On the sampling errors from raingauges and microwave attenuation measurements

The sampling error formalism by North and Nakamoto (1989) has been widely referenced in research papers on sampling using space-borne sensors or ground-borne sensors. However, their formalism is found to not only underestimate the sampling error, especially for the raingauge network case, but also not be applicable for the cases of using a line of raingauges or microwave attenuation measurements. In this paper, the sampling error formalism has been revised and applied to the same sampling design and the same rainrate model as in North and Nakamoto (1989) for the comparison. The sampling error estimated using the revised formula was found to be more than 50% higher than that by North and Nakamoto (1989).

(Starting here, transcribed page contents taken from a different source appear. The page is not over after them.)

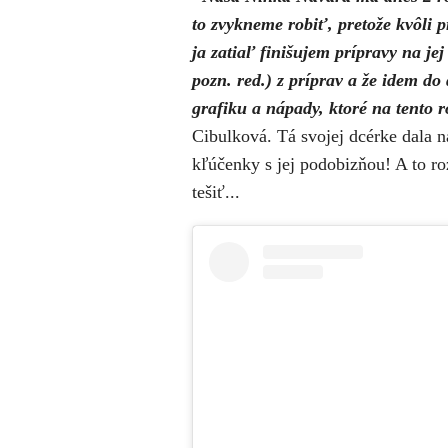
to zvykneme robiť, pretože kvôli 
ja zatiaľ finišujem prípravy na je
pozn. red.) z príprav a že idem do
grafiku a nápady, ktoré na tento r
Cibulková. Tá svojej dcérke dala n
kľúčenky s jej podobizňou! A to ro
tešiť...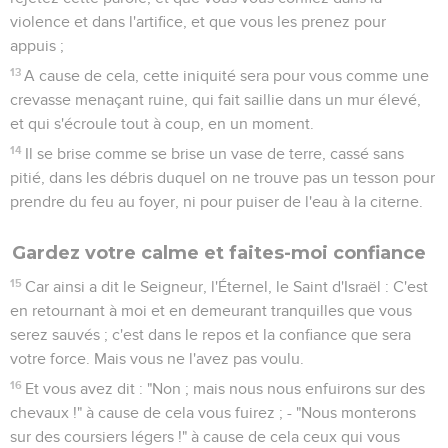
violence et dans l'artifice, et que vous les prenez pour
appuis ;
13
A cause de cela, cette iniquité sera pour vous comme une
crevasse menaçant ruine, qui fait saillie dans un mur élevé,
et qui s'écroule tout à coup, en un moment.
14
Il se brise comme se brise un vase de terre, cassé sans
pitié, dans les débris duquel on ne trouve pas un tesson pour
prendre du feu au foyer, ni pour puiser de l'eau à la citerne.
Gardez votre calme et faites-moi confiance
15
Car ainsi a dit le Seigneur, l'Éternel, le Saint d'Israël : C'est
en retournant à moi et en demeurant tranquilles que vous
serez sauvés ; c'est dans le repos et la confiance que sera
votre force. Mais vous ne l'avez pas voulu.
16
Et vous avez dit : "Non ; mais nous nous enfuirons sur des
chevaux !" à cause de cela vous fuirez ; - "Nous monterons
sur des coursiers légers !" à cause de cela ceux qui vous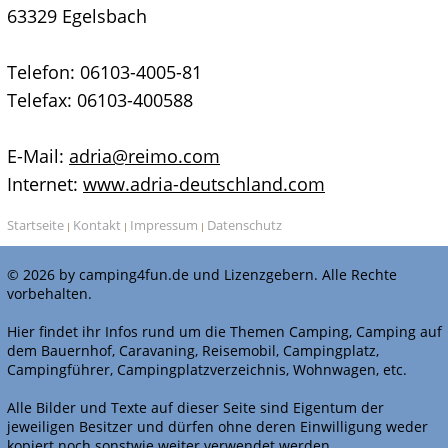
63329 Egelsbach
Telefon: 06103-4005-81
Telefax: 06103-400588
E-Mail:
adria@reimo.com
Internet:
www.adria-deutschland.com
Startseite
Kontakt
Impressum
Datenschutz
|
|
|
© 2026 by camping4fun.de und Lizenzgebern. Alle Rechte
vorbehalten.
Hier findet ihr Infos rund um die Themen Camping, Camping auf
dem Bauernhof, Caravaning, Reisemobil, Campingplatz,
Campingführer, Campingplatzverzeichnis, Wohnwagen, etc.
Alle Bilder und Texte auf dieser Seite sind Eigentum der
jeweiligen Besitzer und dürfen ohne deren Einwilligung weder
kopiert noch sonstwie weiter verwendet werden.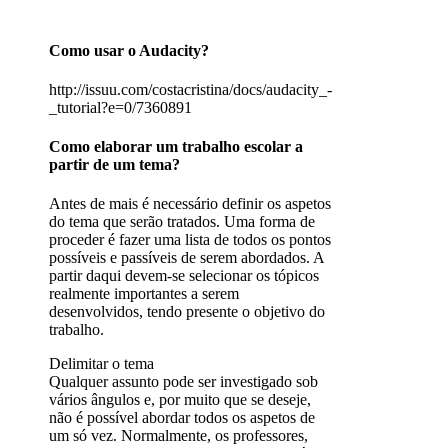
Como usar o Audacity?
http://issuu.com/costacristina/docs/audacity_-
_tutorial?e=0/7360891
Como elaborar um trabalho escolar a
partir de um tema?
Antes de mais é necessário definir os aspetos
do tema que serão tratados. Uma forma de
proceder é fazer uma lista de todos os pontos
possíveis e passíveis de serem abordados. A
partir daqui devem-se selecionar os tópicos
realmente importantes a serem
desenvolvidos, tendo presente o objetivo do
trabalho.
Delimitar o tema
Qualquer assunto pode ser investigado sob
vários ângulos e, por muito que se deseje,
não é possível abordar todos os aspetos de
um só vez. Normalmente, os professores,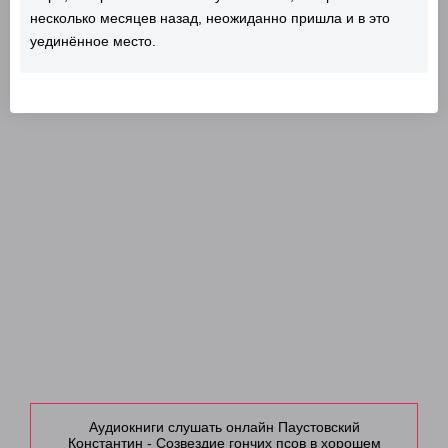
несколько месяцев назад, неожиданно пришла и в это
уединённое место.
Аудиокниги слушать онлайн Паустовский
Константин - Созвездие гончих псов в хорошем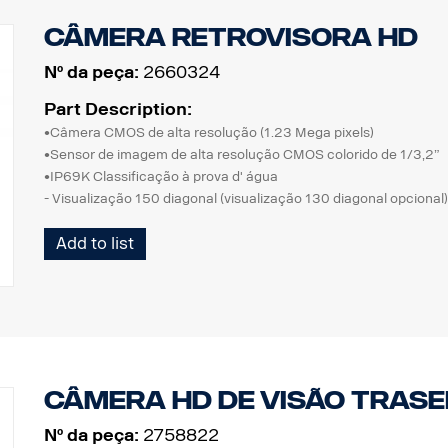
Câmera retrovisora HD
Nº da peça:
2660324
Part Description:
•Câmera CMOS de alta resolução (1.23 Mega pixels)
•Sensor de imagem de alta resolução CMOS colorido de 1/3,2”
•IP69K Classificação à prova d' água
- Visualização 150 diagonal (visualização 130 diagonal opcional)
•Alternância de imagem normal/espelho
Add to list
•Desempenho de luz ultra baixa, embutido no bloco do filtro ICR
•Íris eletrônica automática, função WDR
•Microfone embutido
•LEDs infravermelhos embutidos
•Aquecedor automático embutido (abaixo de +10 °C)
•Temp. -40˚C ~ 80˚C
•Resistente à vibração
Câmera HD de visão trasei
•Obturador motorizado (para proteger a superfície da lente)
Nº da peça:
2758822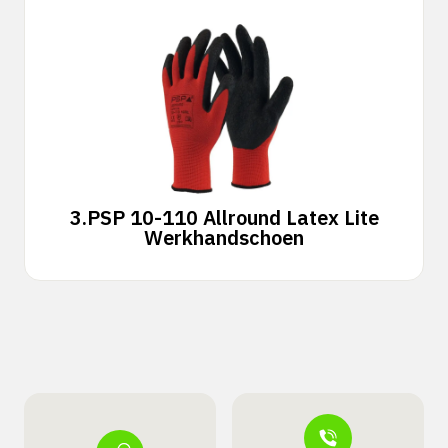
3.
PSP 10-110 Allround Latex Lite
Werkhandschoen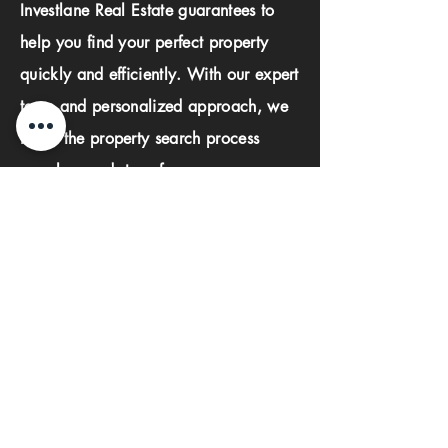
Investlane Real Estate guarantees to
help you find your perfect property
quickly and efficiently. With our expert
team and personalized approach, we
make the property search process
seamless and stress-free.
First name
Last name
Phone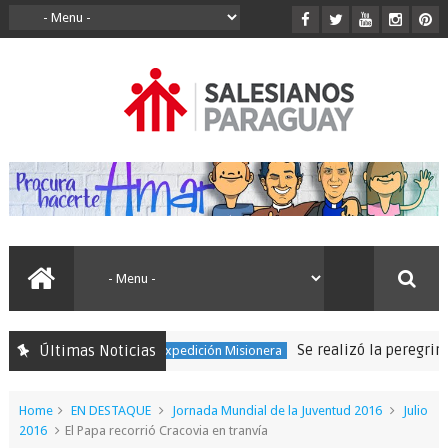
Se realizó la peregrinación para 
Últimas Noticias
150 Expedición Misionera
Home
EN DESTAQUE
Jornada Mundial de la Juventud 2016
Julio
2016
El Papa recorrió Cracovia en tranvía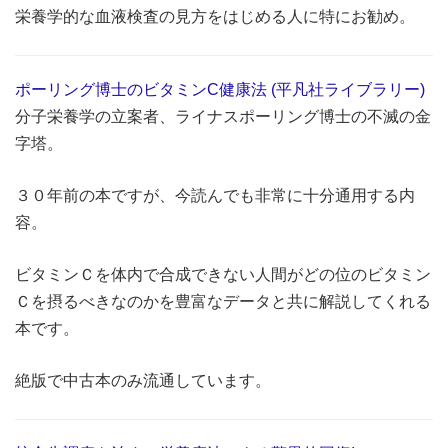
栄養学的な血液検査の見方をはじめる人に特にお勧め。
ポーリング博士のビタミンC健康法 (平凡社ライブラリー)
分子栄養学の立案者、ライナスポーリング博士の不滅の金
字塔。
３０年前の本ですが、今読んでも非常に十分通用する内
容。
ビタミンＣを体内で合成できない人間がどの位のビタミン
Ｃを摂るべきなのかを豊富なデータと共に解説してくれる
本です。
絶版で中古本のみ流通しています。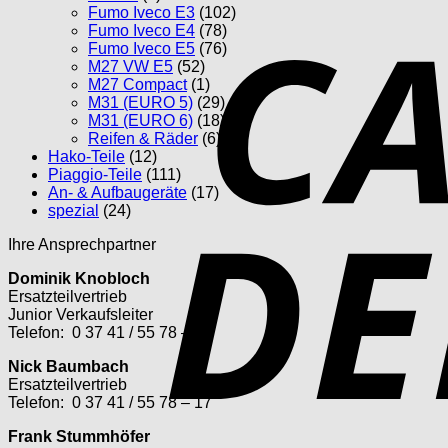
Fumo Iveco E3
(102)
Fumo Iveco E4
(78)
Fumo Iveco E5
(76)
M27 VW E5
(52)
M27 Compact
(1)
M31 (EURO 5)
(29)
M31 (EURO 6)
(18)
Reifen & Räder
(6)
Hako-Teile
(12)
Piaggio-Teile
(111)
An- & Aufbaugeräte
(17)
spezial
(24)
Ihre Ansprechpartner
Dominik Knobloch
Ersatzteilvertrieb
Junior Verkaufsleiter
Telefon: 0 37 41 / 55 78 – 21
Nick Baumbach
Ersatzteilvertrieb
Telefon: 0 37 41 / 55 78 – 17
Frank Stummhöfer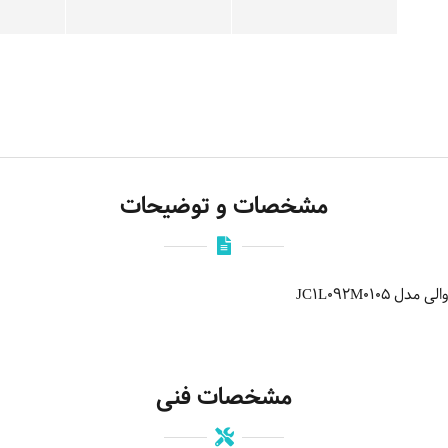
مشخصات و توضیحات
JC1L092M01
مشخصات فنی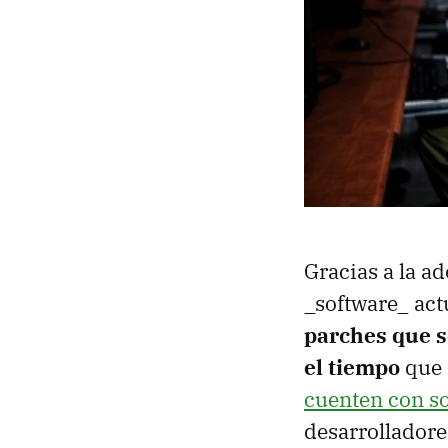
Gracias a la a
_software_ act
parches que s
el tiempo
que 
cuenten con s
desarrolladore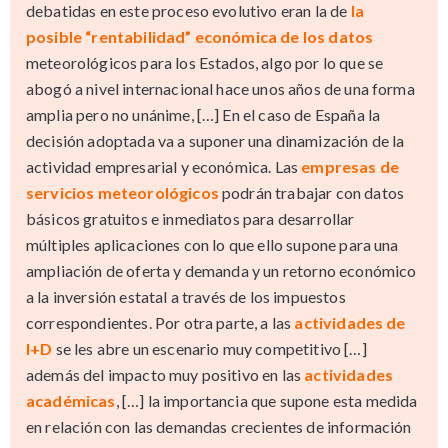
debatidas en este proceso evolutivo eran la de
la
posible “rentabilidad” económica de los datos
meteorológicos para los Estados, algo por lo que se
abogó a nivel internacional hace unos años de una forma
amplia pero no unánime, […] En el caso de España la
decisión adoptada va a suponer una dinamización de la
actividad empresarial y económica. Las
empresas de
servicios meteorológicos
podrán trabajar con datos
básicos gratuitos e inmediatos para desarrollar
múltiples aplicaciones con lo que ello supone para una
ampliación de oferta y demanda y un retorno económico
a la inversión estatal a través de los impuestos
correspondientes. Por otra parte, a las
actividades de
I+D
se les abre un escenario muy competitivo […]
además del impacto muy positivo en las
actividades
académicas
, […] la importancia que supone esta medida
en relación con las demandas crecientes de información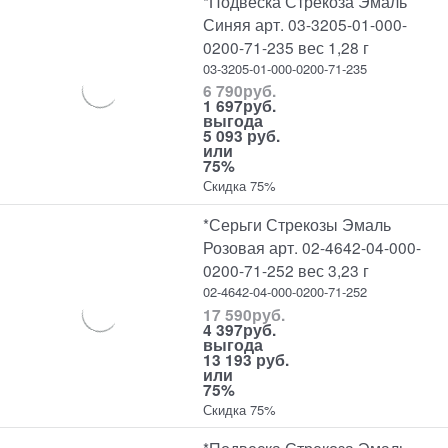
*Подвеска Стрекоза Эмаль
Синяя арт. 03-3205-01-000-
0200-71-235 вес 1,28 г
03-3205-01-000-0200-71-235
6 790
руб.
1 697
руб.
выгода
5 093 руб.
или
75%
Скидка 75%
*Серьги Стрекозы Эмаль
Розовая арт. 02-4642-04-000-
0200-71-252 вес 3,23 г
02-4642-04-000-0200-71-252
17 590
руб.
4 397
руб.
выгода
13 193 руб.
или
75%
Скидка 75%
*Подвеска Стрекоза Эмаль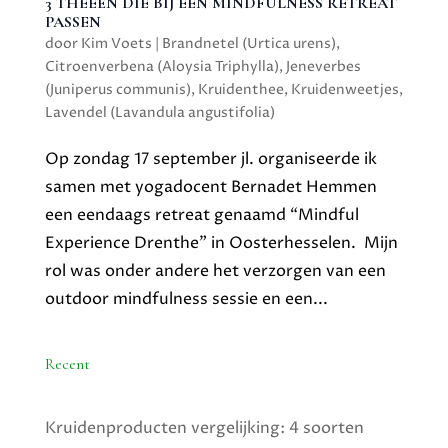
3 THEEËN DIE BIJ EEN MINDFULNESS RETREAT
PASSEN
door
Kim Voets
|
Brandnetel (Urtica urens)
,
Citroenverbena (Aloysia Triphylla)
,
Jeneverbes
(Juniperus communis)
,
Kruidenthee
,
Kruidenweetjes
,
Lavendel (Lavandula angustifolia)
Op zondag 17 september jl. organiseerde ik
samen met yogadocent Bernadet Hemmen
een eendaags retreat genaamd “Mindful
Experience Drenthe” in Oosterhesselen. Mijn
rol was onder andere het verzorgen van een
outdoor mindfulness sessie en een...
Recent
Kruidenproducten vergelijking: 4 soorten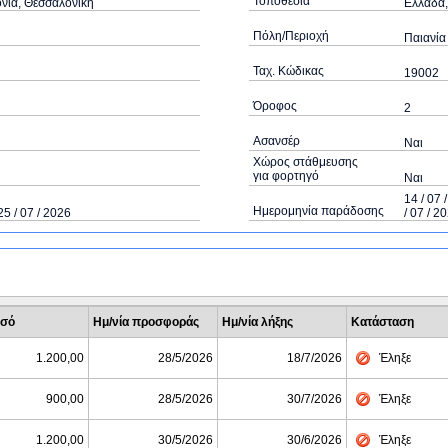
Τοποθεσία
νία, Θεσσαλονίκη
Ελλάδα,
Πόλη/Περιοχή
Παιανία
Ταχ. Κώδικας
19002
Όροφος
2
Ασανσέρ
Ναι
Χώρος στάθμευσης
για φορτηγό
Ναι
14 / 07 
Ημερομηνία παράδοσης
25 / 07 / 2026
/ 07 / 2
σό
Ημ/νία προσφοράς
Ημ/νία λήξης
Κατάσταση
1.200,00
28/5/2026
18/7/2026
Έληξε
900,00
28/5/2026
30/7/2026
Έληξε
1.200,00
30/5/2026
30/6/2026
Έληξε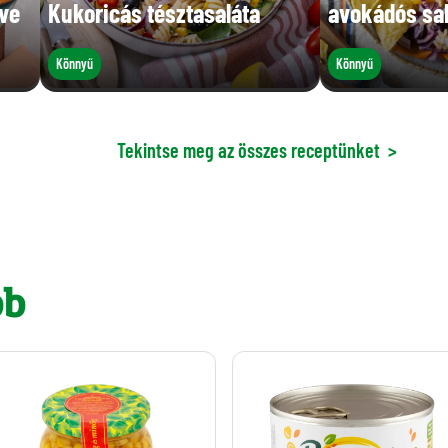
tve
Kukoricás tésztasaláta
avokádós sal
Könnyű
Könnyű
Tekintse meg az összes receptünket
>
bb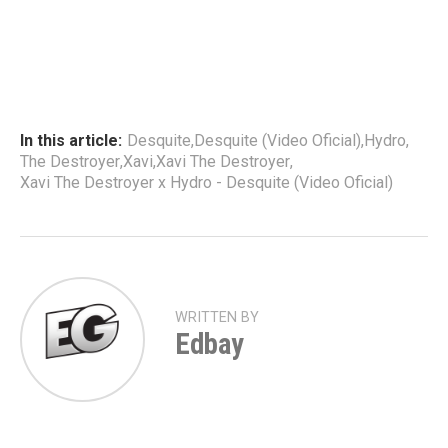
In this article:
Desquite
,
Desquite (Video Oficial)
,
Hydro
,
The Destroyer
,
Xavi
,
Xavi The Destroyer
,
Xavi The Destroyer x Hydro - Desquite (Video Oficial)
WRITTEN BY
Edbay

For the case of using a line of raingauges we found that the sampling error converges to a certain value, not zero as in North and Nakamoto formalism, as the number of gauges increases. The microwave attenuation measurements case, which is the same as the case of using a line of infinite raingauges, also gives non-zero sampling errors. Finally, the combined sampling using both satellite and ground-borne sensors (e.g., raingauge network, a line of raingauges, or microwave attenuation measurements) was reviewed to check their design orthogonality and estimated the sampling errors for the combination of satellite and raingauge network case to see its behavior depending on various settings of these two different measurements.